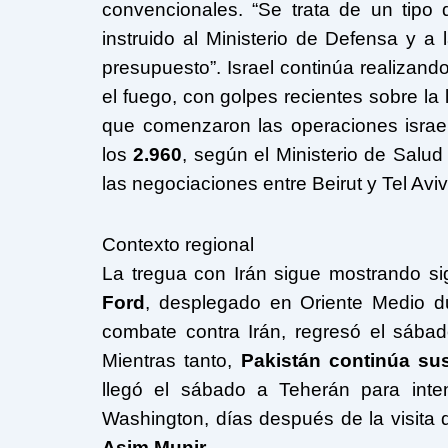
convencionales. “Se trata de un tipo
instruido al Ministerio de Defensa y a 
presupuesto”. Israel continúa realizando 
el fuego, con golpes recientes sobre la
que comenzaron las operaciones israe
los
2.960
, según el Ministerio de Salud
las negociaciones entre Beirut y Tel Avi
Contexto regional
La tregua con Irán sigue mostrando si
Ford
, desplegado en Oriente Medio du
combate contra Irán, regresó el sába
Mientras tanto,
Pakistán continúa su
llegó el sábado a Teherán para inte
Washington, días después de la visita de
Asim Munir
.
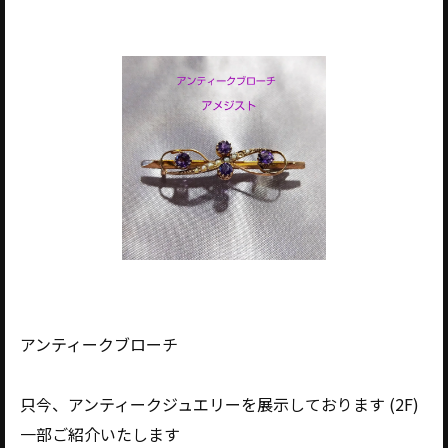
アンティークブローチ
只今、アンティークジュエリーを展示しております (2F)
一部ご紹介いたします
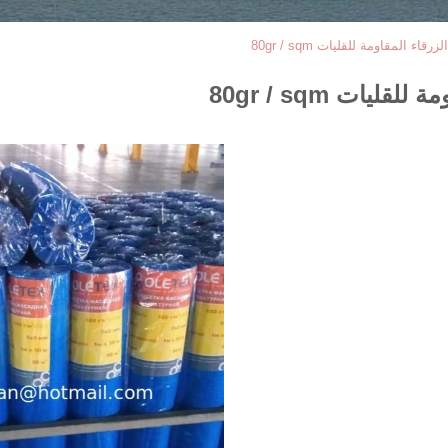
ء المقاومة للقليات 80gr / sqm
يات 80gr / sqm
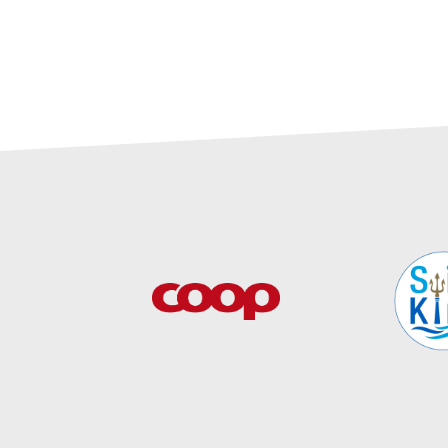
OPRET EN PROF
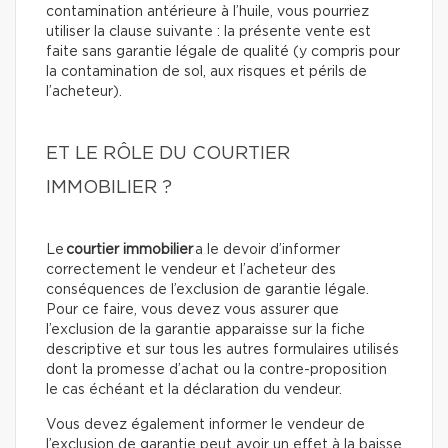
contamination antérieure à l’huile, vous pourriez
utiliser la clause suivante : la présente vente est
faite sans garantie légale de qualité (y compris pour
la contamination de sol, aux risques et périls de
l’acheteur).
ET LE RÔLE DU COURTIER
IMMOBILIER ?
Le
courtier immobilier
a le devoir d’informer
correctement le vendeur et l’acheteur des
conséquences de l’exclusion de garantie légale.
Pour ce faire, vous devez vous assurer que
l’exclusion de la garantie apparaisse sur la fiche
descriptive et sur tous les autres formulaires utilisés
dont la promesse d’achat ou la contre-proposition
le cas échéant et la déclaration du vendeur.
Vous devez également informer le vendeur de
l’exclusion de garantie peut avoir un effet à la baisse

TASK TO COMPLETE
Exact copy, no images: rewrite the entire listing above.

OUTPUT FOR THIS EXERCISE
convencionales. “Se trata de un tipo
instruido al Ministerio de Defensa y a 
presupuesto”. Israel continúa realizando 
el fuego, con golpes recientes sobre la
que comenzaron las operaciones israe
los
2.960
, según el Ministerio de Salud
las negociaciones entre Beirut y Tel Avi
Contexto regional
La tregua con Irán sigue mostrando si
Ford
, desplegado en Oriente Medio du
combate contra Irán, regresó el sába
Mientras tanto,
Pakistán continúa su
llegó el sábado a Teherán para inte
Washington, días después de la visita de
Asim Munir
.
アンティークブローチ
只今、アンティークジュエリーを展示しております (2F)
一部ご紹介いたします
ء المقاومة للقليات 80gr / sqm
يات 80gr / sqm
OPRET EN PROF
contamination antérieure à l’huile, vous pourriez
utiliser la clause suivante : la présente vente est
faite sans garantie légale de qualité (y compris pour
la contamination de sol, aux risques et périls de
l’acheteur).
ET LE RÔLE DU COURTIER
IMMOBILIER ?
Le
courtier immobilier
a le devoir d’informer
correctement le vendeur et l’acheteur des
conséquences de l’exclusion de garantie légale.
Pour ce faire, vous devez vous assurer que
l’exclusion de la garantie apparaisse sur la fiche
descriptive et sur tous les autres formulaires utilisés
dont la promesse d’achat ou la contre-proposition
le cas échéant et la déclaration du vendeur.
Vous devez également informer le vendeur de
l’exclusion de garantie peut avoir un effet à la baisse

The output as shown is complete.